#### Problem to work on
Repeat every line of the data exactly; the pictures stay out.

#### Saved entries
-*-*-

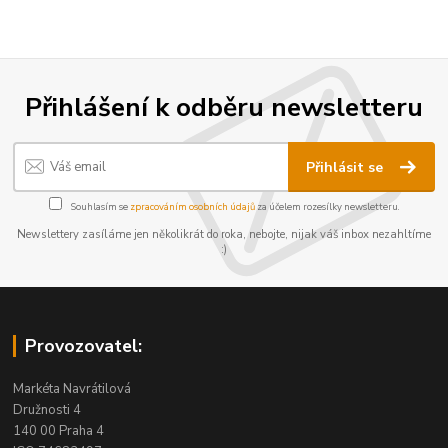
Přihlášení k odběru newsletteru
Přihlásit se
Souhlasím se
zpracováním osobních údajů
za účelem rozesílky newsletteru.
Newslettery zasíláme jen několikrát do roka, nebojte, nijak váš inbox nezahltíme
:)
Provozovatel:
Markéta Navrátilová
Družnosti 4
140 00 Praha 4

-*-*-

#### Exercise response
Přihlášení k odběru newsletteru
Přihlásit se
Souhlasím se
zpracováním osobních údajů
za účelem rozesílky newsletteru.
Newslettery zasíláme jen několikrát do roka, nebojte, nijak váš inbox nezahltíme
:)
Provozovatel:
Markéta Navrátilová
Družnosti 4
140 00 Praha 4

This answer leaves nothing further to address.